---------- Exercise data ----------
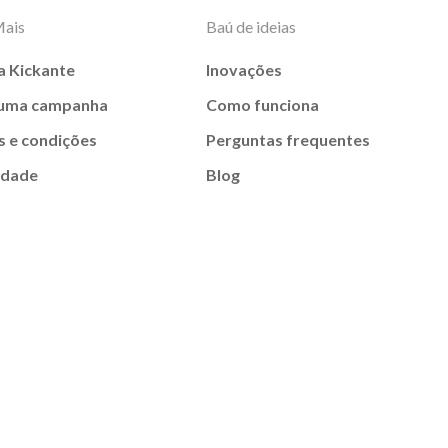
Mais
Baú de ideias
a Kickante
Inovações
 uma campanha
Como funciona
 e condições
Perguntas frequentes
idade
Blog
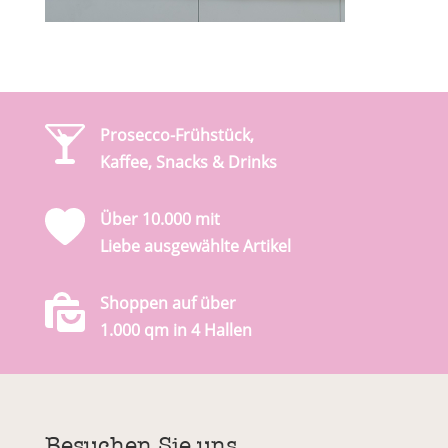
Prosecco-Frühstück,
Kaffee, Snacks & Drinks
Über 10.000 mit
Liebe ausgewählte Artikel
Shoppen auf über
1.000 qm in 4 Hallen
Besuchen Sie uns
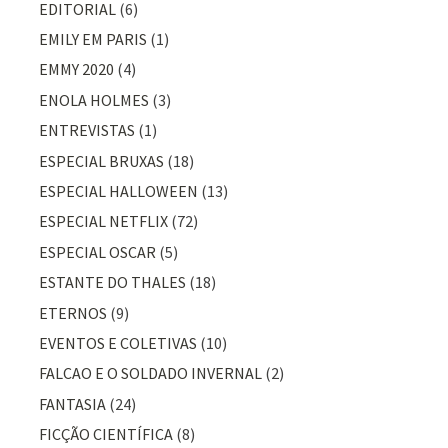
EDITORIAL
(6)
EMILY EM PARIS
(1)
EMMY 2020
(4)
ENOLA HOLMES
(3)
ENTREVISTAS
(1)
ESPECIAL BRUXAS
(18)
ESPECIAL HALLOWEEN
(13)
ESPECIAL NETFLIX
(72)
ESPECIAL OSCAR
(5)
ESTANTE DO THALES
(18)
ETERNOS
(9)
EVENTOS E COLETIVAS
(10)
FALCAO E O SOLDADO INVERNAL
(2)
FANTASIA
(24)
FICÇÃO CIENTÍFICA
(8)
----------
Your goal: Transcribe each of the records above precisely, with no pictures in the copy.

Answer section:
Mais
Baú de ideias
a Kickante
Inovações
 uma campanha
Como funciona
 e condições
Perguntas frequentes
idade
Blog
Prosecco-Frühstück,
Kaffee, Snacks & Drinks
Über 10.000 mit
Liebe ausgewählte Artikel
Shoppen auf über
1.000 qm in 4 Hallen
Besuchen Sie uns
EDITORIAL
(6)
EMILY EM PARIS
(1)
EMMY 2020
(4)
ENOLA HOLMES
(3)
ENTREVISTAS
(1)
ESPECIAL BRUXAS
(18)
ESPECIAL HALLOWEEN
(13)
ESPECIAL NETFLIX
(72)
ESPECIAL OSCAR
(5)
ESTANTE DO THALES
(18)
ETERNOS
(9)
EVENTOS E COLETIVAS
(10)
FALCAO E O SOLDADO INVERNAL
(2)
FANTASIA
(24)
FICÇÃO CIENTÍFICA
(8)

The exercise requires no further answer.